- [WHAT IS REQUIRED] Only the lines from the first line of the material below to the line containing "田郷敦＆舘ひろしらが自信", inclusive, should be copied, each exactly as written.

- [PROVIDED INFORMATION]
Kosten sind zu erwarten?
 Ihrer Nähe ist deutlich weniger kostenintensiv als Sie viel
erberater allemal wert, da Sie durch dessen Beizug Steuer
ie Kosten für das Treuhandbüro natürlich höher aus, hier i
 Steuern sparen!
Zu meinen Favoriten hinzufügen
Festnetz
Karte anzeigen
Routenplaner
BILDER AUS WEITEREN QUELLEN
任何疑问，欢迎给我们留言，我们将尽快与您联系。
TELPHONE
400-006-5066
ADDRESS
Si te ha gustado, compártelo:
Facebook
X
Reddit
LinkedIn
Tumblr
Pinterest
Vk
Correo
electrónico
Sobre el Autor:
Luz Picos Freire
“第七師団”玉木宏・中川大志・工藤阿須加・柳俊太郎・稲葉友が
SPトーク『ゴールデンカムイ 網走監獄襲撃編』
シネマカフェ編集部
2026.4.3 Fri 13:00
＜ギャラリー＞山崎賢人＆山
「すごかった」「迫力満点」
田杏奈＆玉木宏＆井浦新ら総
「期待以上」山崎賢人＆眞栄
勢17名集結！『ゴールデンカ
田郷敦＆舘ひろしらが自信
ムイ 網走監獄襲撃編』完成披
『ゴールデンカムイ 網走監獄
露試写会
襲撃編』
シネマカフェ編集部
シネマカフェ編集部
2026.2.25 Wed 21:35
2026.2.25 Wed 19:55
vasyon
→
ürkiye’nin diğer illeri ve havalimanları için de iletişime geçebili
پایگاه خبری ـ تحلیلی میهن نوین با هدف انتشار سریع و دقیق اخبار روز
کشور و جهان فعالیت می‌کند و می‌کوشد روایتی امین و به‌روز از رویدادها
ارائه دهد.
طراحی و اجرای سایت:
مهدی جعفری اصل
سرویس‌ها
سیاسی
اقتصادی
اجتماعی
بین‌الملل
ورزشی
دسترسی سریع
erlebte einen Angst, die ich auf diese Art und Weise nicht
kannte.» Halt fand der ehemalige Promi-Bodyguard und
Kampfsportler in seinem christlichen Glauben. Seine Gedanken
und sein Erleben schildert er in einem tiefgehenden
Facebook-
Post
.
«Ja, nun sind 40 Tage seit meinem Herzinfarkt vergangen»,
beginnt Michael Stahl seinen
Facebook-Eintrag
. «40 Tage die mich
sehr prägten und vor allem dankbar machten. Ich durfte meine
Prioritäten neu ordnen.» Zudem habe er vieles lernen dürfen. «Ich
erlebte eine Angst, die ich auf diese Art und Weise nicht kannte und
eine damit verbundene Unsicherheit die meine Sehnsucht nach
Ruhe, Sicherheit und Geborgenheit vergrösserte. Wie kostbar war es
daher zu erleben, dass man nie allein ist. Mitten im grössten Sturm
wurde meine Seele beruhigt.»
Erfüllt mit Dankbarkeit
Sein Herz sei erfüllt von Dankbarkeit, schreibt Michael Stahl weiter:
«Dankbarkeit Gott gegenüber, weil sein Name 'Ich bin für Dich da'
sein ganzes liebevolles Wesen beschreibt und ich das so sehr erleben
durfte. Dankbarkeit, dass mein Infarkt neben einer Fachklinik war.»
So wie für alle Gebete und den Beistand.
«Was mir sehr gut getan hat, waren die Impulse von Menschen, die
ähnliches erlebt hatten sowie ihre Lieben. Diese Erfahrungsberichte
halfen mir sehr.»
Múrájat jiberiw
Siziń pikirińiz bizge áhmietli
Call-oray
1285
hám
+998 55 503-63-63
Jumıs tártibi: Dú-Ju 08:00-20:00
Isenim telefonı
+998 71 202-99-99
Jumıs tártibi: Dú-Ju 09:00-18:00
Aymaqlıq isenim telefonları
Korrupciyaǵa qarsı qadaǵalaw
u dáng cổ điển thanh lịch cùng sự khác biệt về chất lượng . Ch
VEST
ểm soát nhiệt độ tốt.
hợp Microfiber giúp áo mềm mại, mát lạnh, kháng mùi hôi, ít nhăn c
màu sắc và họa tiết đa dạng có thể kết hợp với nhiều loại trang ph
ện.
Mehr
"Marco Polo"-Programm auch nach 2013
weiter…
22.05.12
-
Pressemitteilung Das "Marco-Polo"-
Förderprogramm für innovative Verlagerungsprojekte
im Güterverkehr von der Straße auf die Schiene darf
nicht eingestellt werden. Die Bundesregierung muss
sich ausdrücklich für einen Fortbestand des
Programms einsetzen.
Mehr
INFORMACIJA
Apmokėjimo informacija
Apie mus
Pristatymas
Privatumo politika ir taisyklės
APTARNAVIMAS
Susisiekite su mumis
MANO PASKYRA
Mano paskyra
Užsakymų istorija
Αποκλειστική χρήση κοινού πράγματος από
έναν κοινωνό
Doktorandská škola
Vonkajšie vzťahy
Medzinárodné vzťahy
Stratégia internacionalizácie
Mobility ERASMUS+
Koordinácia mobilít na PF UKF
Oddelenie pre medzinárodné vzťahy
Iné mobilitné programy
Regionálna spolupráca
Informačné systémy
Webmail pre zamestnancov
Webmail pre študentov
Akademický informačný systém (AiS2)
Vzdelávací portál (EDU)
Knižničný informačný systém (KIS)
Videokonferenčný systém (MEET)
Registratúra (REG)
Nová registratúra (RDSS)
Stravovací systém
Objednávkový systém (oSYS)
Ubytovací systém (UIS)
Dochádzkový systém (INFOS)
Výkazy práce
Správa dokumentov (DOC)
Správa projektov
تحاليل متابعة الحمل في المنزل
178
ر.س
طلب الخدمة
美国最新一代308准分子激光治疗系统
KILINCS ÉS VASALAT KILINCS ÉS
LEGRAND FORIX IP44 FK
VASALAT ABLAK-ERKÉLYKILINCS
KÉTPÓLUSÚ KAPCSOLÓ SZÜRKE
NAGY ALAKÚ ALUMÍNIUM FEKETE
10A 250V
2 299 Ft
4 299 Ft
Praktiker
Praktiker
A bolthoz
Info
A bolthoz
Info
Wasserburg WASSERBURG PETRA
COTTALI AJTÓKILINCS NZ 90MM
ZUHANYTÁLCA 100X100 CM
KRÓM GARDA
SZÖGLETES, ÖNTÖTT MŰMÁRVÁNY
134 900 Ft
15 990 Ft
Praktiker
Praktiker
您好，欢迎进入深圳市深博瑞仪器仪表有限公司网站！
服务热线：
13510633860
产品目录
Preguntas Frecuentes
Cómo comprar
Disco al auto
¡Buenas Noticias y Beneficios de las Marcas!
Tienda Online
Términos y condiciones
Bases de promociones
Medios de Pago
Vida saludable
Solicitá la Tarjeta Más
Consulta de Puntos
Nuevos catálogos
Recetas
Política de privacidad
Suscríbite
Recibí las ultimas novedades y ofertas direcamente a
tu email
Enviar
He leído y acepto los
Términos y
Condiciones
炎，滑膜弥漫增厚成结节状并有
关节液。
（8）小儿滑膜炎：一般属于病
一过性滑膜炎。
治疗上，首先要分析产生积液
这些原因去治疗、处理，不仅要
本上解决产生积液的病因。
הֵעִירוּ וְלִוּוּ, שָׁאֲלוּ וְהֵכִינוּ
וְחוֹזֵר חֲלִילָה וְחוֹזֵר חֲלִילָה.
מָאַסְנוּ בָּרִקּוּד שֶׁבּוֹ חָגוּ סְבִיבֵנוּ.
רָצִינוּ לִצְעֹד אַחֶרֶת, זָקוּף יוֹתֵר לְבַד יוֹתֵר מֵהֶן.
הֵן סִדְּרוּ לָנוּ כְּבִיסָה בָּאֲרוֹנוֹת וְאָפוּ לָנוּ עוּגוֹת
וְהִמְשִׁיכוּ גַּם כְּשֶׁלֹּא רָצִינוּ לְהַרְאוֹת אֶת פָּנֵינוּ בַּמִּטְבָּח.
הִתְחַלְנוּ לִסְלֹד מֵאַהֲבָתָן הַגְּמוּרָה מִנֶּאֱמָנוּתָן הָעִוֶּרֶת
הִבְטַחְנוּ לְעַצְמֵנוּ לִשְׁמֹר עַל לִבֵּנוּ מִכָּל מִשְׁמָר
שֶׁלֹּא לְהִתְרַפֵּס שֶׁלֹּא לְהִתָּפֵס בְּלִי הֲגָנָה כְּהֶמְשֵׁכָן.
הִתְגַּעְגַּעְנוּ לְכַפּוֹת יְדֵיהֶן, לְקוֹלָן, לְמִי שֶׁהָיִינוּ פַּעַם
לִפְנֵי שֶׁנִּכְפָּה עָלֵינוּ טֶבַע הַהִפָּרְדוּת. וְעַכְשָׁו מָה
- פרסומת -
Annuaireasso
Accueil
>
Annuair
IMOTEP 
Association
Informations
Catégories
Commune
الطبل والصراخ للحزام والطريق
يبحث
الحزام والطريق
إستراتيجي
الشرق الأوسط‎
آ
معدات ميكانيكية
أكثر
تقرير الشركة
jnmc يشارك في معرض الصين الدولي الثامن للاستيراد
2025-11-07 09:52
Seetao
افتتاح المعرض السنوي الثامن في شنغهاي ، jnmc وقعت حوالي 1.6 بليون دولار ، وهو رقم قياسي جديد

- [TASK SOLUTION]
Kosten sind zu erwarten?
 Ihrer Nähe ist deutlich weniger kostenintensiv als Sie viel
erberater allemal wert, da Sie durch dessen Beizug Steuer
ie Kosten für das Treuhandbüro natürlich höher aus, hier i
 Steuern sparen!
Zu meinen Favoriten hinzufügen
Festnetz
Karte anzeigen
Routenplaner
BILDER AUS WEITEREN QUELLEN
任何疑问，欢迎给我们留言，我们将尽快与您联系。
TELPHONE
400-006-5066
ADDRESS
Si te ha gustado, compártelo:
Facebook
X
Reddit
LinkedIn
Tumblr
Pinterest
Vk
Correo
electrónico
Sobre el Autor:
Luz Picos Freire
“第七師団”玉木宏・中川大志・工藤阿須加・柳俊太郎・稲葉友が
SPトーク『ゴールデンカムイ 網走監獄襲撃編』
シネマカフェ編集部
2026.4.3 Fri 13:00
＜ギャラリー＞山崎賢人＆山
「すごかった」「迫力満点」
田杏奈＆玉木宏＆井浦新ら総
「期待以上」山崎賢人＆眞栄
勢17名集結！『ゴールデンカ
田郷敦＆舘ひろしらが自信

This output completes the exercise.